Le monde fait face aux conséquences de la pandémie de COVID-19, et par conséquent les travailleurs vulnérables du secteur informel dans le sud du monde ont été durement touchés. Leur santé est menacée de manière disproportionnée. Par exemple, pour les vendeurs qui opèrent dans des quartiers condensés et dépendant fortement des interactions en face à face ou les travailleuses domestiques de première ligne, la nature de leurs activités les rend particulièrement vulnérables au virus. Lorsque leur emploi est associé à une couverture médicale, leur statut informel représente un obstacle à l’accès à des soins médicaux appropriés.

En outre, les travailleurs du secteur informel subissent de plein fouet les conséquences économiques de la pandémie. Les pays du monde entier entrant de plus en plus dans des phases de confinement, le travail à domicile et ceux à temps partiel sont souvent inaccessibles aux travailleurs informels, et l’effondrement de l’économie menace directement leurs moyens de subsistance. Par ailleurs, l’absence de congé de maladie institutionnalisé signifie qu’il existe un compromis explicite entre la santé et la survie financière de nombreux employés du secteur informel. Comme l’a récemment souligné l’association indienne Self-Employed Women’s Association, ces difficultés ont également un impact profond sur le genre, car les pressions exercées sur les travailleuses domestiques et l’augmentation des prix des produits d’hygiène touchent plus particulièrement les femmes.

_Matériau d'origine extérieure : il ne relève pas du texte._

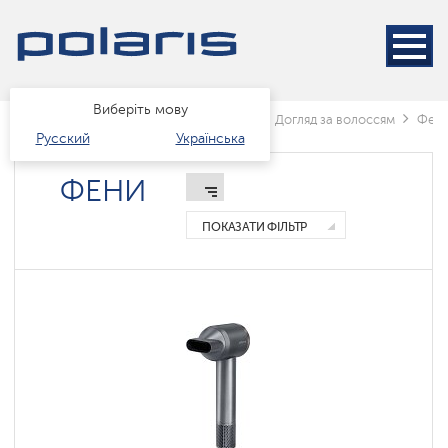
Стайлер
Фени
Фени-
Виберіть мову
гребінці
Головна
Каталог
краса і здоров'я
Догляд за волоссям
Фен
Русский
Українська
Фены
ФЕНИ
складные
ПОКАЗАТИ ФІЛЬТР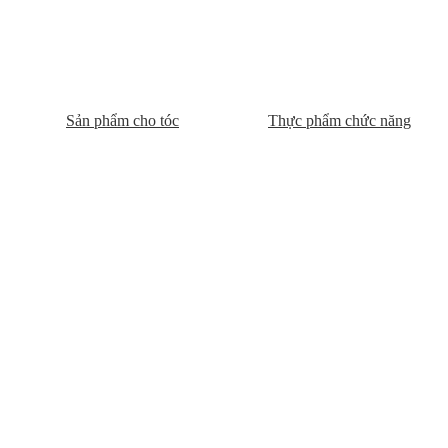
Sản phẩm cho tóc
Thực phẩm chức năng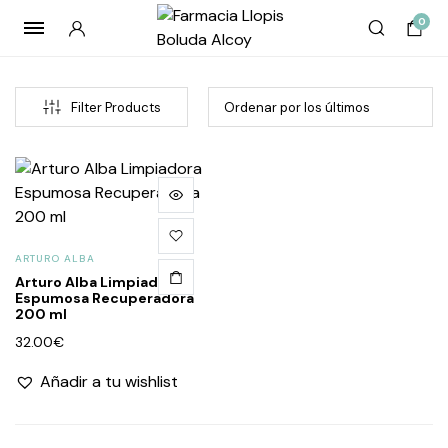
0
Filter Products
ARTURO ALBA
Arturo Alba Limpiadora
Espumosa Recuperadora
200 ml
cio
cio
32.00
€
imo
imo
Añadir a tu wishlist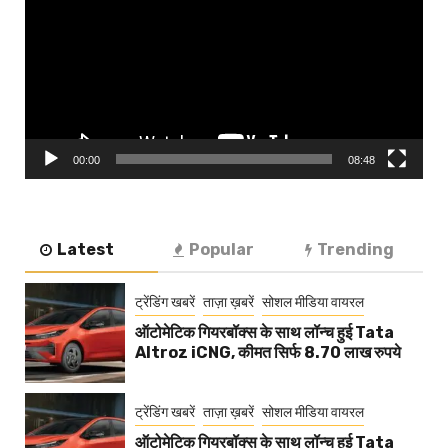
00:00
08:48
Latest
Popular
Trending
ट्रेंडिंग खबरें
ताज़ा ख़बरें
सोशल मीडिया वायरल
ऑटोमेटिक गियरबॉक्स के साथ लॉन्च हुई Tata
Altroz iCNG, कीमत सिर्फ 8.70 लाख रुपये
ट्रेंडिंग खबरें
ताज़ा ख़बरें
सोशल मीडिया वायरल
ऑटोमेटिक गियरबॉक्स के साथ लॉन्च हुई Tata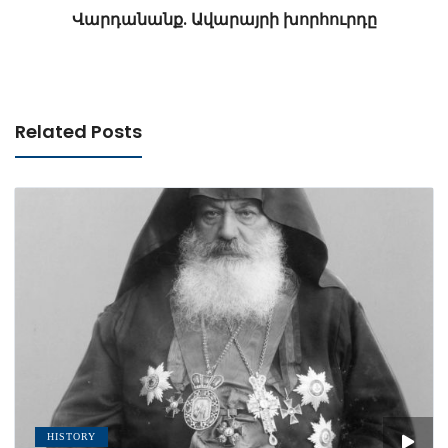
Վարդանանք. Ավարայրի խորհուրդը
Related Posts
HISTORY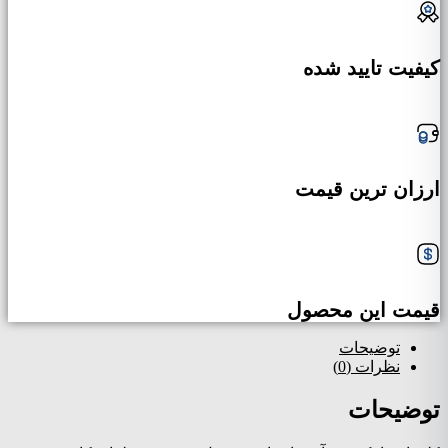
کیفیت تایید شده
ارزان ترین قیمت
قیمت این محصول
توضیحات
نظرات (0)
توضیحات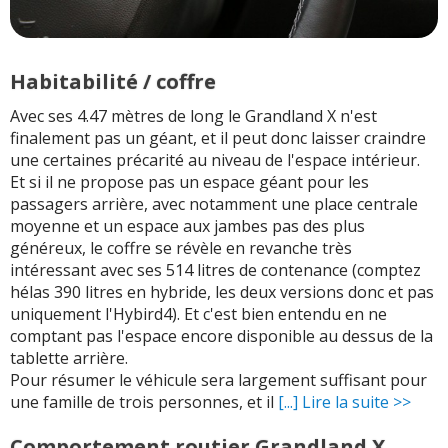
Habitabilité / coffre
Avec ses 4.47 mètres de long le Grandland X n'est
finalement pas un géant, et il peut donc laisser craindre
une certaines précarité au niveau de l'espace intérieur.
Et si il ne propose pas un espace géant pour les
passagers arrière, avec notamment une place centrale
moyenne et un espace aux jambes pas des plus
généreux, le coffre se révèle en revanche très
intéressant avec ses 514 litres de contenance (comptez
hélas 390 litres en hybride, les deux versions donc et pas
uniquement l'Hybird4). Et c'est bien entendu en ne
comptant pas l'espace encore disponible au dessus de la
tablette arrière.
Pour résumer le véhicule sera largement suffisant pour
une famille de trois personnes, et il
[...] Lire la suite >>
Comportement routier Grandland X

L’économie informelle manque d’allègements fiscaux

Bien que les pays du monde entier aient cherché à déployer rapidement des mesures d’aide pour soutenir leurs économies et leurs travailleurs, nombre de ces programmes ne se sont pas étendus à leurs économies informelles. Comme de nombreuses mesures d’aide se sont appuyées sur des relations préexistantes entre les États, les travailleurs et les entreprises, elles ont involontairement creusé le fossé entre les économies formelles et celles informelles.

Les efforts d’allègement économique se sont largement concentrés sur le soutien au remplacement du revenu pour les entreprises ou les particuliers et sur les allègements fiscaux pour les particuliers et les entreprises. Le Kenya, par exemple, a réduit le taux de la taxe sur la valeur ajoutée et de l’impôt sur les entreprises, tandis que d’autres pays ont pris des mesures pour alléger les dettes fiscales immédiates des contribuables, notamment en prolongeant les délais de dépôt des déclarations fiscales.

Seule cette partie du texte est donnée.